> [PROBLEM DESCRIPTION]
Every line containing the word "button" is to be copied from the data below.
________________________
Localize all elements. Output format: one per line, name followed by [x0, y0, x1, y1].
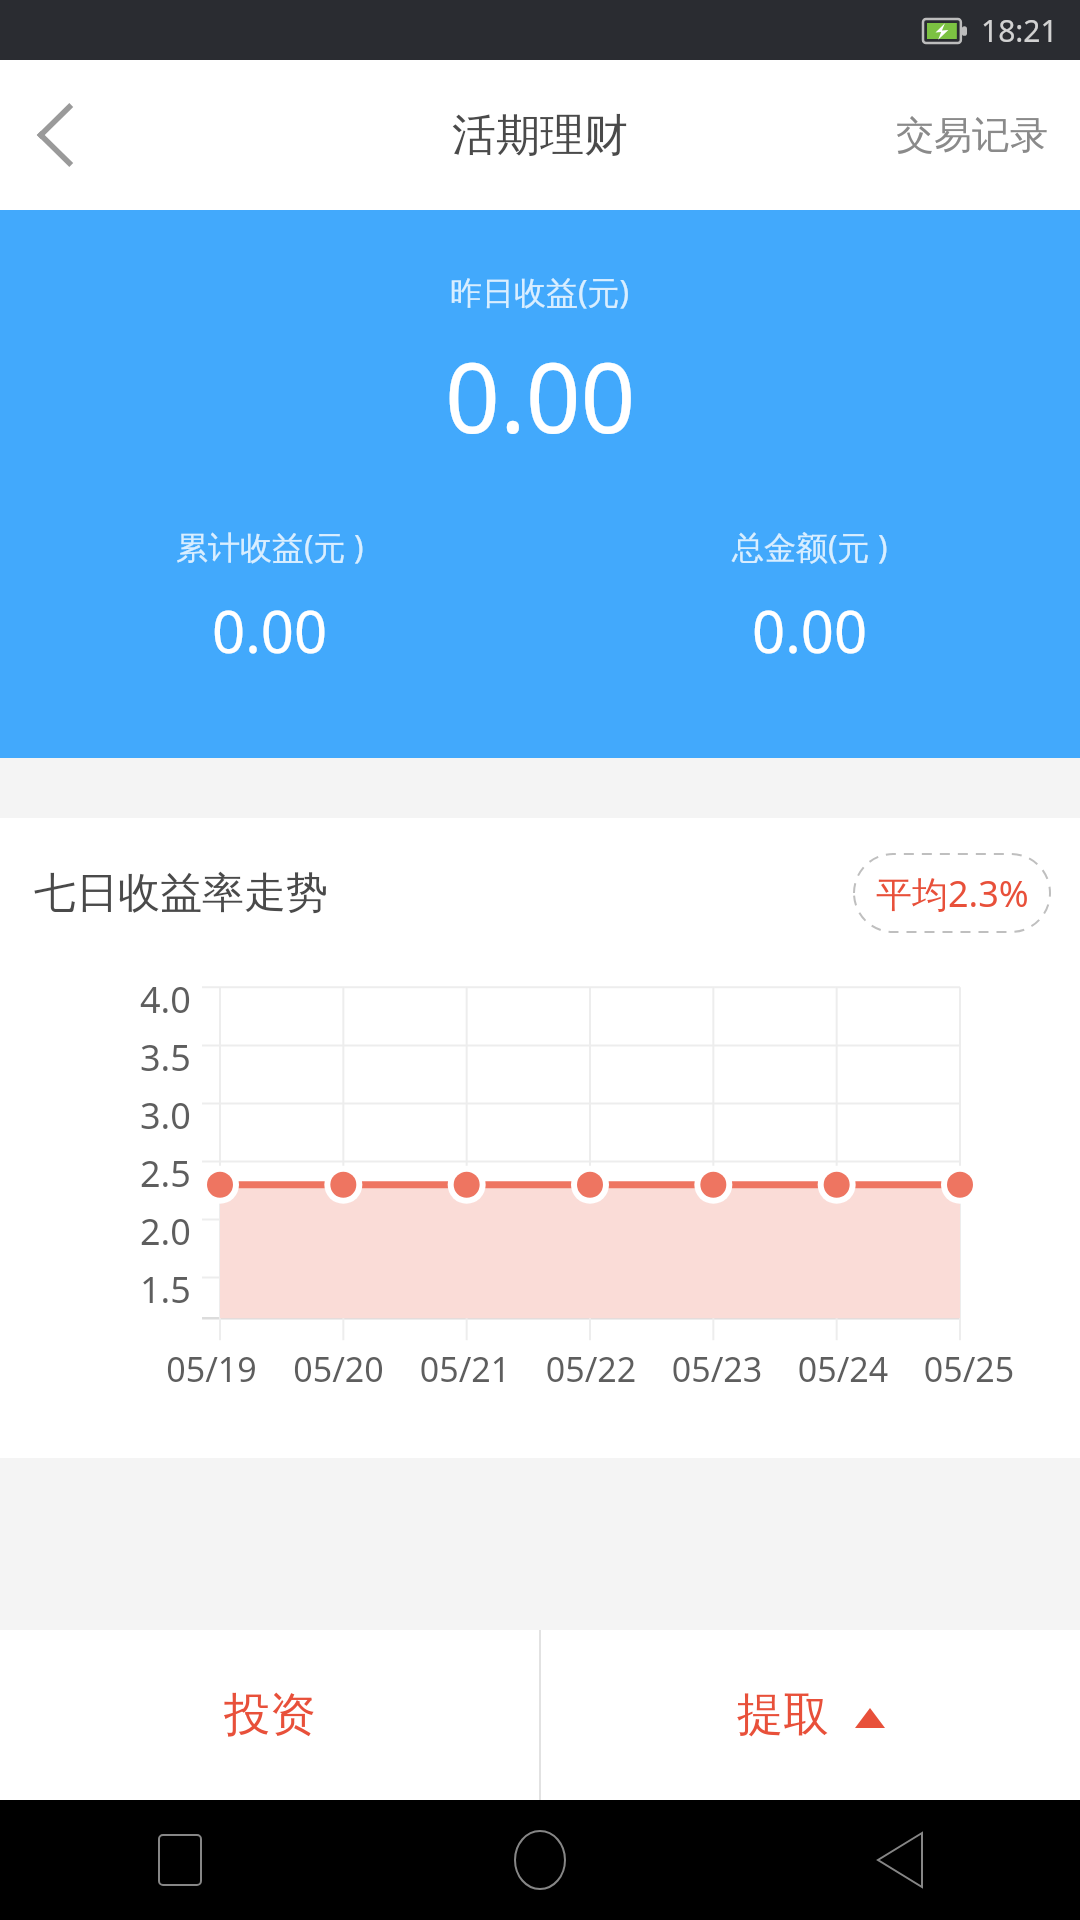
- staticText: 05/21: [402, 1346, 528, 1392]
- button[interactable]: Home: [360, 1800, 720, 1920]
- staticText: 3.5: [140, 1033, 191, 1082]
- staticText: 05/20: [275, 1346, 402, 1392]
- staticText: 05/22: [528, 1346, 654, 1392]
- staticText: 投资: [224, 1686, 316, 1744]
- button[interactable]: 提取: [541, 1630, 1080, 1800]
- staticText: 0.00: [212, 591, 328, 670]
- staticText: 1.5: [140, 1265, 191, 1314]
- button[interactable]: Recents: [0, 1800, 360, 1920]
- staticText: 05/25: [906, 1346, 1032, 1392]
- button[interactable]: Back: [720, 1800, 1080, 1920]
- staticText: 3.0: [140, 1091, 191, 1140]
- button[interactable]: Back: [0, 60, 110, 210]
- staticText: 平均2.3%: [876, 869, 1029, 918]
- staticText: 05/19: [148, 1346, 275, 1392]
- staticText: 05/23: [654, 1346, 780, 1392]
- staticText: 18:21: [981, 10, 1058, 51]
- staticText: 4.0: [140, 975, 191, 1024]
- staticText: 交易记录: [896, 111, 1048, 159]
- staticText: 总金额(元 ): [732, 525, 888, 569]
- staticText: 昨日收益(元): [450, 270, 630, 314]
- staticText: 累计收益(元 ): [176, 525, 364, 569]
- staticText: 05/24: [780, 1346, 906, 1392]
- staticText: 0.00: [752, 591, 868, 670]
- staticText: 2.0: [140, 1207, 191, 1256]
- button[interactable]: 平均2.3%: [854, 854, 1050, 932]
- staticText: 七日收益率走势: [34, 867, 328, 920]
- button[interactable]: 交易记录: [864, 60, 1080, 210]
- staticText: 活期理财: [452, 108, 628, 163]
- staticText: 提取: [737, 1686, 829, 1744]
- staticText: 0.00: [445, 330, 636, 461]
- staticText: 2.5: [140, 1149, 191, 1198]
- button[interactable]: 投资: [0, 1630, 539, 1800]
________________________
> [TASK RESULT]
- button[interactable]: Home: [360, 1800, 720, 1920]
- button[interactable]: 提取: [541, 1630, 1080, 1800]
- button[interactable]: Recents: [0, 1800, 360, 1920]
- button[interactable]: Back: [720, 1800, 1080, 1920]
- button[interactable]: Back: [0, 60, 110, 210]
- button[interactable]: 平均2.3%: [854, 854, 1050, 932]
- button[interactable]: 交易记录: [864, 60, 1080, 210]
- button[interactable]: 投资: [0, 1630, 539, 1800]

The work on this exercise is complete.